Pupil imaging lens, 20 ... Wavelength selection filter, 21 ...
… Image sensor, 22 …… Imaging lens, 23 ……
Dichroic mirror, 24 ... Pupil imaging lens, 12
b ... Spatial filter at a position conjugate with the pupil plane of the objective lens, 25 ... Imaging lens, 26 ... Image sensor, 27 ... Zoom lens, 28 ... Image sensor, 29 ... Stage driver, 30 ... ... A / D converter, 31 ... spatial filter moving mechanism, 32 ... A
/ D converter, 33 ... Foreign matter detection circuit, 34 ... A / D
Converter, 35 ... Delay memory, 36 ... Edge detector, 37 ... Comparison circuit, 38 ... CPU, 39 ...
Comparison circuit, 40 ... Pattern defect output, 41 ... Foreign matter defect output, 42 ... Pattern defect, foreign matter defect discrimination output

 ─────────────────────────────────────────────────── ─── Continuation of the front page (72) Inventor Hitoshi Kubota, 292 Yoshida-cho, Totsuka-ku, Yokohama-shi, Kanagawa Stock, Institute of Industrial Science, Hitachi, Ltd. (72) Kenji Oka, 292 Yoshida-cho, Totsuka-ku, Yokohama, Kanagawa Production Engineering Research Laboratory, Hitachi, Ltd.

Claims (12)

[Claims] 1. An illuminating means for illuminating a target field of view substantially uniformly through an objective lens, and an image detecting means for converting reflected light from the target object into an image by photoelectric conversion.
An image comparing means for comparing the detected image and the reference image, an illuminating means for illuminating the object from outside the numerical aperture of the objective lens, and a spatial filter at a position conjugate with the pupil position of the objective lens are provided. 2. A pattern inspection apparatus comprising: a pupil field-of-view image detection means for converting scattered light of the above into an image by photoelectric conversion. 2. The pattern inspection apparatus according to claim 1, wherein a pupil image detecting means for detecting a pupil image via a lens which forms an image at a pupil position of the objective lens, and information detection for detecting information of the pupil image.
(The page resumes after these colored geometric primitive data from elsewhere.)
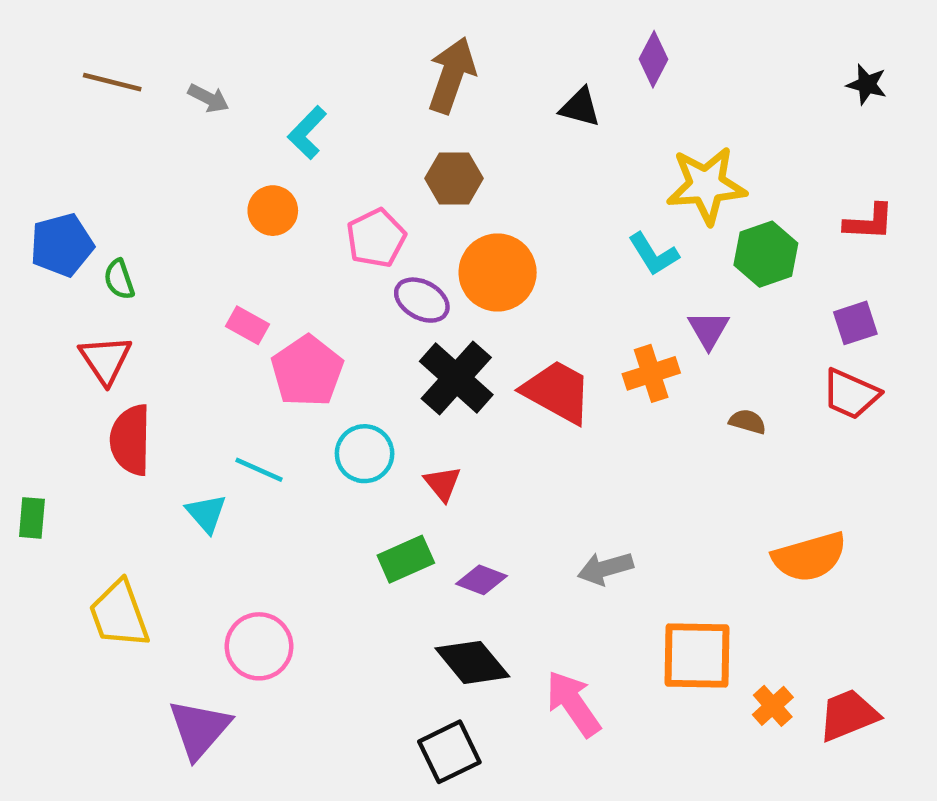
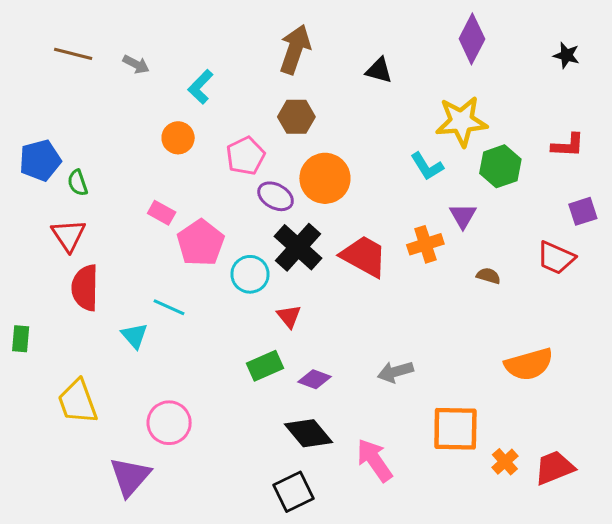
purple diamond: (653, 59) -> (472, 39), moved, size x1.4
purple square: (855, 323) -> (583, 211), moved
cyan circle: (365, 454) -> (250, 274), moved

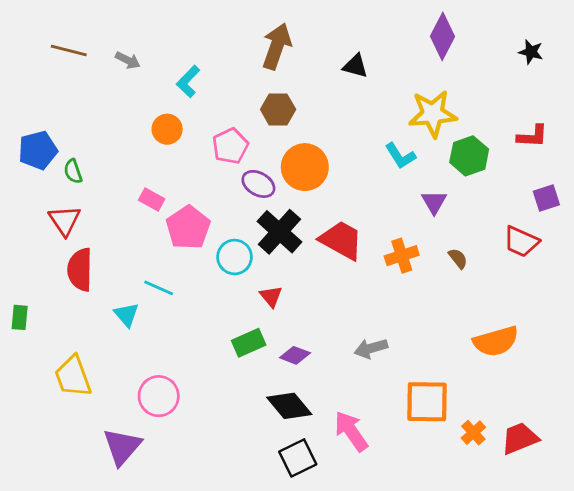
orange cross: (425, 244) -> (402, 256), moved
brown semicircle: (488, 276) -> (458, 258), turned 35
black square: (293, 492) -> (298, 458), moved

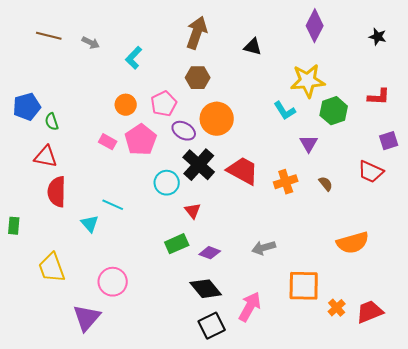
orange circle: (167, 129) -> (126, 105), moved
red triangle: (65, 220) -> (46, 157), turned -45
pink pentagon: (188, 228) -> (141, 140), moved
pink arrow: (351, 431) -> (250, 307), turned 64

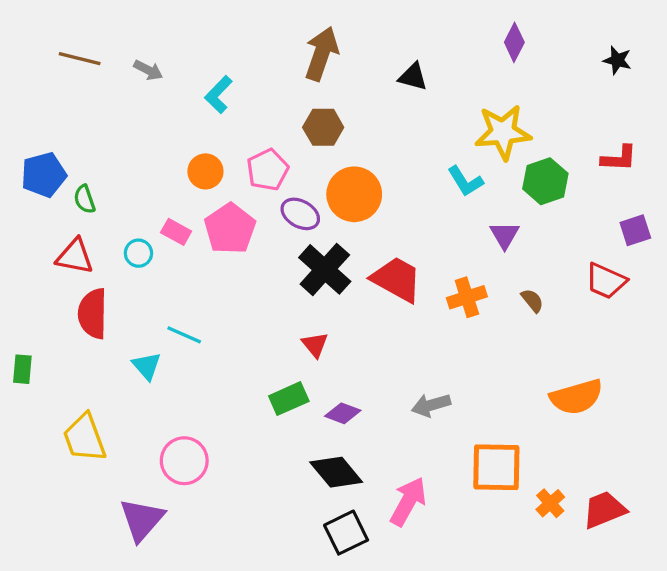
purple diamond: (315, 26) -> (514, 42), size x0.7
cyan circle: (167, 183) -> (138, 253), moved, size x0.7

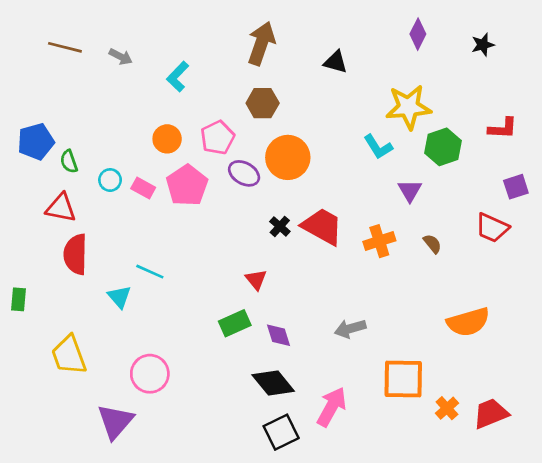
black star: (617, 60) -> (483, 45), moved, turned -30
cyan circle: (138, 253) -> (110, 180), moved
black cross: (325, 269) -> (280, 226), moved, size x0.5
purple diamond: (343, 413) -> (279, 335), turned 52

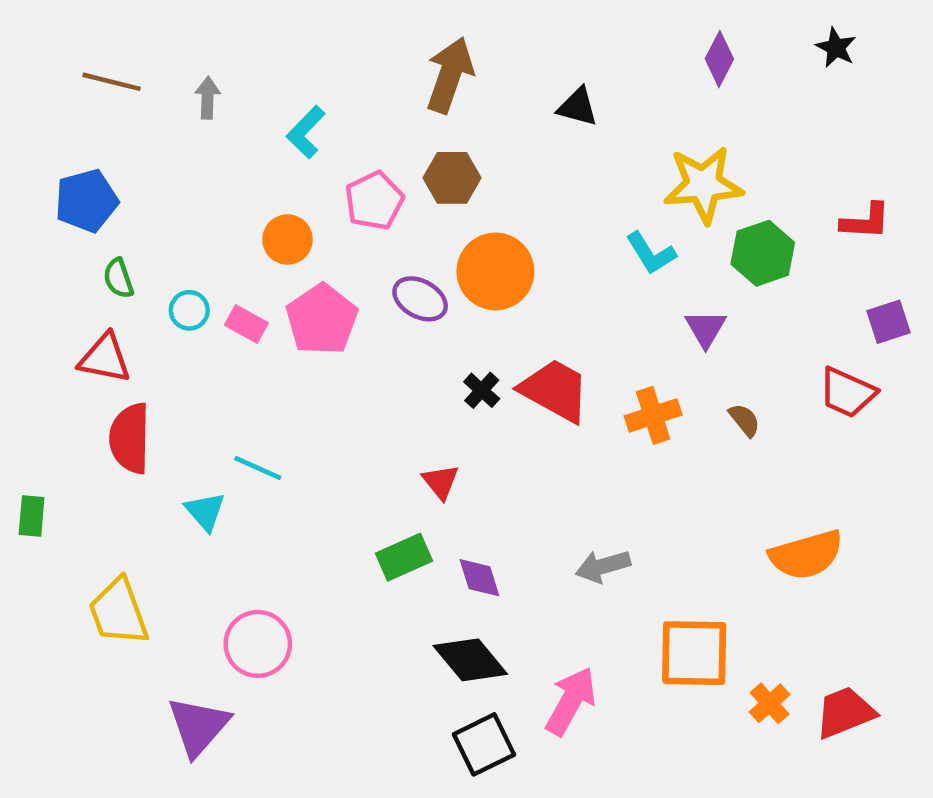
black star: (483, 45) -> (836, 48), moved, turned -30
gray arrow: (121, 57) -> (208, 98), turned -115
pink pentagon: (217, 138) -> (374, 201), moved
blue pentagon: (36, 142) -> (86, 201), moved

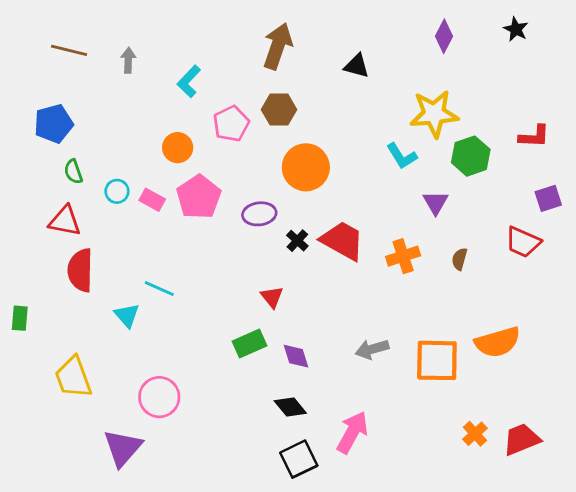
purple ellipse: (420, 299) -> (259, 214), moved, turned -36
brown semicircle: (744, 420) -> (459, 259), turned -125
orange square: (694, 653) -> (437, 360), moved
black diamond: (470, 660) -> (290, 407), size x0.7

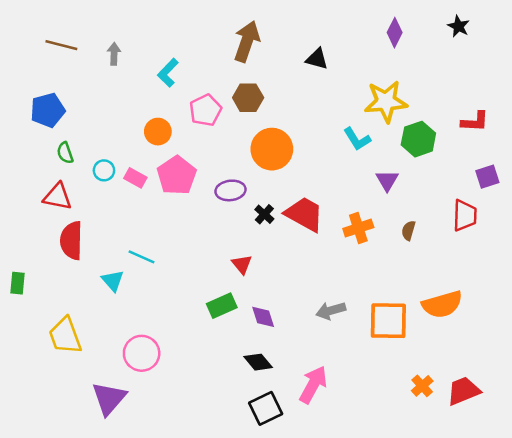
red trapezoid: (523, 242) -> (465, 215), turned -112

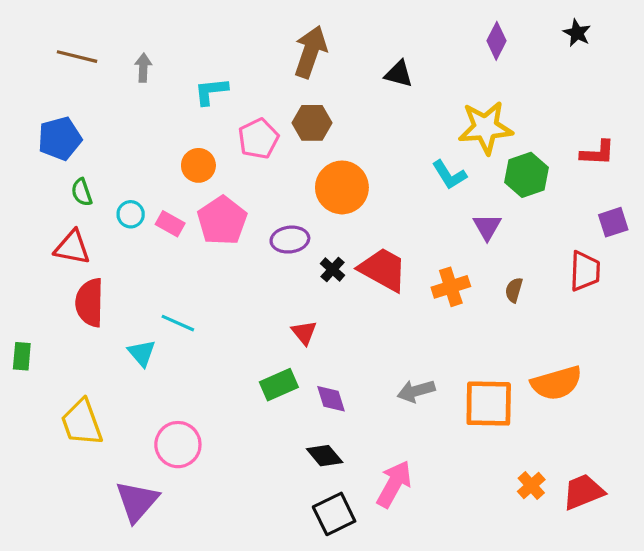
cyan L-shape: (168, 73) -> (211, 91), turned 40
And a spatial filter control unit that controls a spatial filter using the detected information. 3. The pattern inspection apparatus according to claim 2, wherein the information detecting means is configured to detect either or both of distribution and intensity of diffraction from the pattern. 4. The pattern inspection device according to claim 3, wherein the spatial filter filters the diffracted light by the intensity of the detected diffracted light. 5. The pattern inspection apparatus according to claim 1, wherein a polarizing plate is used for the spatial filter. 6. The pattern inspection apparatus according to claim 1, wherein the spatial filter is configured by combining at least one of the polarizing plate and the spatial filter according to claim 4. 7. The pattern inspection apparatus according to claim 1, wherein a wavelength used for the detected image and a wavelength used for the dark field image are different. 8. A pattern inspection method characterized by automatically discriminating a defect by comparing at least two images obtained by image detecting means using different optical means. 9. The optical means of claim 8 is a bright field illumination detector,
A pattern inspection method characterized by dark-field illumination detection. 10. A pattern inspection method, wherein the optical means according to claim 8 uses light having different wavelengths. 11. A pattern inspection method, wherein the optical means of claim 8 is a bright-field illumination detection and a dark-field illumination detection, and lights of different wavelengths are used. 12. Illumination means for illuminating a target field of view substantially uniformly through an objective lens, image detection means for converting reflected light from the target object into an image by photoelectric conversion, and the detected image. The image comparing means with the reference image, the illuminating means for illuminating the object from outside the numerical aperture of the objective lens, the image detecting means by photoelectric conversion of the scattered light from the object, and the type of the defect from these two images. A pattern inspection apparatus comprising means for automatically classifying patterns.